35B-A3B vs 27B: Which to Run?
| Factor | 35B-A3B (MoE) | 27B (Dense) |
|---|---|---|
| Active params | 3B | 27B |
| Token gen speed | ~85 t/s (Vulkan) | ~10-15 t/s (estimated) |
| Quality (MMLU-Pro) | 85.3 | Comparable |
| Memory (Q4_K_M) | 22.0 GB | 16.7 GB |
| Memory (Q8_0) | 36.9 GB | 28.6 GB |
| Best for | Interactive chat, speed | Batch processing, quality |
Recommendation: For interactive inference on 64GB Strix Halo, strongly prefer Qwen3.5-35B-A3B. The MoE architecture is ideal for unified memory systems since only 3B params are active per token, yielding much faster generation despite the larger total weight file.
4. Qwen3.5-122B-A10B (MoE) -- Stretch Goal
Source: unsloth/Qwen3.5-122B-A10B-GGUF
BF16 size: 244 GB. This is the next tier up from 35B-A3B.
Quantizations That Fit 64GB
| Quantization | Size (GB) | Fit? | Notes |
|---|---|---|---|
| UD-IQ1_M | 34.2 | Yes | 1-bit, quality concerns |
| UD-IQ2_XXS | 36.6 | Yes | Very compressed |
| UD-IQ2_M | 39.1 | Yes | |
| UD-Q2_K_XL | 41.8 | Yes | |
| UD-IQ3_XXS | 44.7 | Yes | |
| UD-IQ3_S | 46.6 | Yes* | Tight with KV cache |
| Q3_K_S | 52.5 | Marginal | Very little KV headroom |
| Q3_K_M | 56.4 | No | Leaves <8GB for everything else |
| Q4_K_M+ | 76.5+ | No | Does not fit |
Warning: Q3-level quantization of 122B has been reported to produce garbled output, infinite repetition, and failures on tool calls and code generation.
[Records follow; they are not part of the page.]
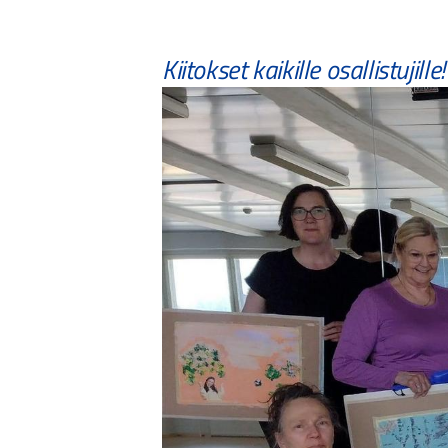
Kiitokset kaikille osallistujille!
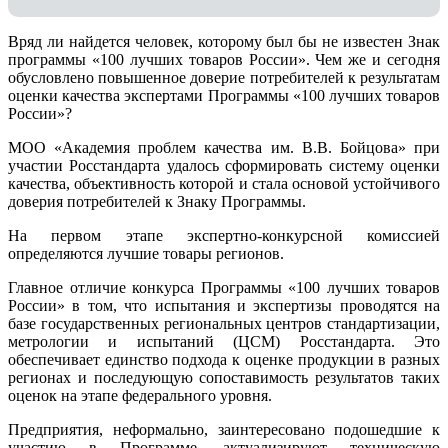
Вряд ли найдется человек, которому был бы не известен Знак
программы «100 лучших товаров России». Чем же и сегодня
обусловлено повышенное доверие потребителей к результатам
оценки качества экспертами Программы «100 лучших товаров
России»?
МОО «Академия проблем качества им. В.В. Бойцова» при
участии Росстандарта удалось сформировать систему оценки
качества, объективность которой и стала основой устойчивого
доверия потребителей к Знаку Программы.
На первом этапе экспертно-конкурсной комиссией
определяются лучшие товары регионов.
Главное отличие конкурса Программы «100 лучших товаров
России» в том, что испытания и экспертизы проводятся на
базе государственных региональных центров стандартизации,
метрологии и испытаний (ЦCM) Росстандарта. Это
обеспечивает единство подхода к оценке продукции в разных
регионах и последующую сопоставимость результатов таких
оценок на этапе федерального уровня.
Предприятия, неформально, заинтересовано подошедшие к
участию в Программе, актуализируют техническую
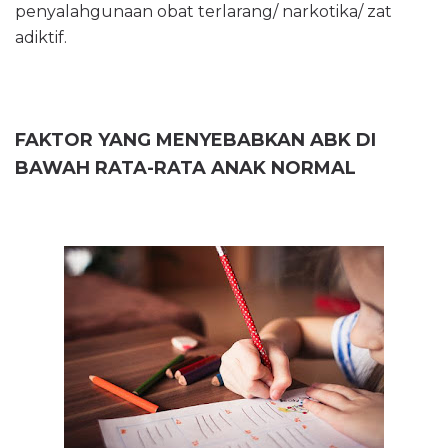
penyalahgunaan obat terlarang/ narkotika/ zat
adiktif.
FAKTOR YANG MENYEBABKAN ABK DI
BAWAH RATA-RATA ANAK NORMAL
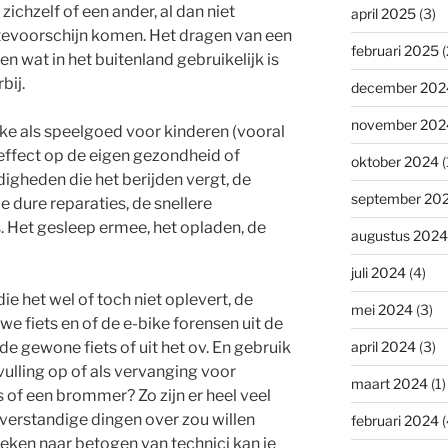
chzelf of een ander, al dan niet
april 2025
(3)
e tevoorschijn komen. Het dragen van een
februari 2025
(
n wat in het buitenland gebruikelijk is
bij.
december 202
november 202
ike als speelgoed voor kinderen (vooral
 effect op de eigen gezondheid of
oktober 2024
(
digheden die het berijden vergt, de
september 20
e dure reparaties, de snellere
s. Het gesleep ermee, het opladen, de
augustus 2024
juli 2024
(4)
die het wel of toch niet oplevert, de
mei 2024
(3)
we fiets en of de e-bike forensen uit de
de gewone fiets of uit het ov. En gebruik
april 2024
(3)
nvulling op of als vervanging voor
maart 2024
(1)
s of een brommer? Zo zijn er heel veel
verstandige dingen over zou willen
februari 2024
(
oeken naar betogen van technici kan je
The UD-Q2_K_XL (41.8 GB) is the recommended minimum viable quantization.
Verdict: Possible at 2-bit, but risky. Quality at IQ2 level on a 122B MoE model is largely untested for production use. The 35B-A3B at Q8_0 (36.9 GB) is likely higher quality than 122B at IQ2 (36.6 GB) and much safer. Not recommended for 64GB systems unless you specifically need the 10B active parameter count.
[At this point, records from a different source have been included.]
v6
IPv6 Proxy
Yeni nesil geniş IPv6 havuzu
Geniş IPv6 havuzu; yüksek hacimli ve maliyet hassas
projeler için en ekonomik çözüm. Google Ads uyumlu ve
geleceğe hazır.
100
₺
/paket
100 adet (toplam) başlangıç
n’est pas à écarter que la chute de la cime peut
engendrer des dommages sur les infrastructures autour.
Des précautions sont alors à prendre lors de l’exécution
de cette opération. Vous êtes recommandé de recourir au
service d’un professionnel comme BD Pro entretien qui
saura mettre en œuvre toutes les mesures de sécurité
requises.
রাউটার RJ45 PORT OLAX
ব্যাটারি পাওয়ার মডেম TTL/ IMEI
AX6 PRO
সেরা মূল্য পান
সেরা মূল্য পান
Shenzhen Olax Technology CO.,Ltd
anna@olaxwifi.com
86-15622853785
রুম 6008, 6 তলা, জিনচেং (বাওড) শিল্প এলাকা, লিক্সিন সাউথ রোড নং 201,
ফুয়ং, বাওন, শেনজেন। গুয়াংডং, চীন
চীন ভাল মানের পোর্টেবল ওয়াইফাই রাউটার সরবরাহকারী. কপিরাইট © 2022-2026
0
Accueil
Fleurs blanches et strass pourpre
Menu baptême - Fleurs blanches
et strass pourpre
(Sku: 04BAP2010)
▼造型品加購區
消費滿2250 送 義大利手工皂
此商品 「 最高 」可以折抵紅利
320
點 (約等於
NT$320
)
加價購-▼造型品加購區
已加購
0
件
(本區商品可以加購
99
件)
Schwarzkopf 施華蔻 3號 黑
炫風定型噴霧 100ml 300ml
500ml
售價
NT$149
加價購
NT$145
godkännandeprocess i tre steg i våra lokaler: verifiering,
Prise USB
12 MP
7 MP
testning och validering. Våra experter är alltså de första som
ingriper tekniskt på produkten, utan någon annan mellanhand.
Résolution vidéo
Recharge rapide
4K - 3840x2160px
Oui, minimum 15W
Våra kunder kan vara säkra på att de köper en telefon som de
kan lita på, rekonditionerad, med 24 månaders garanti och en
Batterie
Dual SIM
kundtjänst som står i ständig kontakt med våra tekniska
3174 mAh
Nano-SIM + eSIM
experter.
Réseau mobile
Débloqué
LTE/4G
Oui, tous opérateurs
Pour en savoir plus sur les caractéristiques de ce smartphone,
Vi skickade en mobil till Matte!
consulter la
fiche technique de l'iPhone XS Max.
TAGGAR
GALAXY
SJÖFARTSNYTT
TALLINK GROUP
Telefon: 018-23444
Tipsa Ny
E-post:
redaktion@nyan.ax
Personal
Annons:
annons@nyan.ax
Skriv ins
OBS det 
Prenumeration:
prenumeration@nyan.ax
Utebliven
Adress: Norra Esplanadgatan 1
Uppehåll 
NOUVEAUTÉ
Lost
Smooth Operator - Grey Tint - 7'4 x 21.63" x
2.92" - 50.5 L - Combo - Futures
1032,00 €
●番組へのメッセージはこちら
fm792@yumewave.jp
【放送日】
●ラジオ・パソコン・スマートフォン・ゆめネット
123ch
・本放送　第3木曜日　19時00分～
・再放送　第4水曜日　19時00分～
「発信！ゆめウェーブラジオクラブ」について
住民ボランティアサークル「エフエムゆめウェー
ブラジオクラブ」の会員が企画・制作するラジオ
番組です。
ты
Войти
5. Qwen3.5 Small Models (Worth Benchmarking)
Qwen3.5-9B
The standout small model. Outperforms models 3-13x its size:
- GPQA Diamond: 81.7 (vs GPT-OSS-120B: 71.5)
- HMMT Feb 2025: 83.2
- MMMU-Pro: 70.1 (beats Gemini 2.5 Flash-Lite at 59.7)
At Q4_K_M, the 9B model needs roughly 6-7 GB. Runs comfortably on any hardware. Useful as a draft model for speculative decoding with the 35B-A3B.
Qwen3.5-4B
Performance close to the previous Qwen3-80B-A3B (20x larger). Excellent for on-device/edge tasks. ~3 GB at Q4_K_M.
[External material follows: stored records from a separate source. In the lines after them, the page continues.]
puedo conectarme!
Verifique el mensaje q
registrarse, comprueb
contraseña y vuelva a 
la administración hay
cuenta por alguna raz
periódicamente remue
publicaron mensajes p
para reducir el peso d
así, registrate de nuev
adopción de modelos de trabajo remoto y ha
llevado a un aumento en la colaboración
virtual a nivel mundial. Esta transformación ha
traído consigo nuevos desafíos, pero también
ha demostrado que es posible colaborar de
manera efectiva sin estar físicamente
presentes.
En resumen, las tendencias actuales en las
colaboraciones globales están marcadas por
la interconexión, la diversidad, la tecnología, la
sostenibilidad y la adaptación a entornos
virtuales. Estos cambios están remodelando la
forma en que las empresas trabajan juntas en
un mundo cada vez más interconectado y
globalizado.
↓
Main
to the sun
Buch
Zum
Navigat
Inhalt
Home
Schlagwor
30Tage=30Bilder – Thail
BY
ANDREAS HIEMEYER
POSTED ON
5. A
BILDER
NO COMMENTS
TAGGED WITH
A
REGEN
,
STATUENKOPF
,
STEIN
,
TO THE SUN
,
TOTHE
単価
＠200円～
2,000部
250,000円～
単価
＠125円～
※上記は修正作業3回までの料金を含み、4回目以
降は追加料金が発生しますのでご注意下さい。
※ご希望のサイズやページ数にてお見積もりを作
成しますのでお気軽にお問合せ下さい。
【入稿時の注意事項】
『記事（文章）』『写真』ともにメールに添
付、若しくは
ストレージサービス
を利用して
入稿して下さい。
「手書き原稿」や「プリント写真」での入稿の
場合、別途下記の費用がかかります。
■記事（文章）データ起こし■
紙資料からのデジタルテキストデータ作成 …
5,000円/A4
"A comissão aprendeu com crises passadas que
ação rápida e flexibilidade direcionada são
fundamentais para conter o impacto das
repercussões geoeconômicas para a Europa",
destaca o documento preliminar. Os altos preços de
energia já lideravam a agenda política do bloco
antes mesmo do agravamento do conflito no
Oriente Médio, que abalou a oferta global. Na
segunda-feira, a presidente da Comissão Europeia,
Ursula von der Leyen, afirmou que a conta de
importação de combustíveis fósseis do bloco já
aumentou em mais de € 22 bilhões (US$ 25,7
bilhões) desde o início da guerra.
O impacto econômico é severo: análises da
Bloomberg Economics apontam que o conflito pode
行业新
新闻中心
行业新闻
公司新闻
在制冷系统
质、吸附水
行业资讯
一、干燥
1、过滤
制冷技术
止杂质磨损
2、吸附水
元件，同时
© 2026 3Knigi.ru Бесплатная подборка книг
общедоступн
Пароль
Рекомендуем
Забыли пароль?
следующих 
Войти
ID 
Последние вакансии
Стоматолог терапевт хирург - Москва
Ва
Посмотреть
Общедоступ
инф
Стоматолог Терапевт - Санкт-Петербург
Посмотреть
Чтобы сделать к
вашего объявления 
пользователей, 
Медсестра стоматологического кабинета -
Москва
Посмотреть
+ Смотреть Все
6. Best GGUF Quantizers: Unsloth vs bartowski vs Others
Providers Compared
| Provider | Approach | Strengths |
|---|---|---|
| Unsloth | Dynamic 2.0: per-layer adaptive quantization, 1.5M+ token calibration dataset | Best at low bit-rates (Q2, Q3), model-specific tuning, fast updates |
| bartowski | Custom imatrix calibration, upstream llama.cpp PR for improved tensor recipes | Lower KLD at Q4_K_M in some tests, stable quality |
| noctrex | MXFP4 for MoE experts + Q8/BF16 for rest | Specialized for MoE models |
| ubergarm | Standard llama.cpp quantization | Reliable baseline |
| AesSedai | imatrix-based | Good coverage, sometimes outperformed by Unsloth Dynamic |
| mradermacher | Mass-produced quants across many models | Broad coverage, less specialized |
Head-to-Head: Unsloth vs bartowski
On standard KLD benchmarks (Qwen QwQ-32B comparison):
- bartowski Q4_K_M: 0.0087 KLD
- Unsloth Q4_K_M: 0.0222 KLD
- bartowski IQ4_XS: 0.0127 KLD at 4.93 GiB
However, on real-world task evaluations (LiveCodeBench v6, MMLU Pro), Unsloth Dynamic IQ2_XXS outperformed AesSedai IQ3_S despite being 11GB smaller -- demonstrating that KLD/perplexity alone do not predict task performance.
Recommendation
- Q4 and above: bartowski and Unsloth are both excellent. bartowski may have slightly lower KLD at Q4_K_M. Either is a safe choice.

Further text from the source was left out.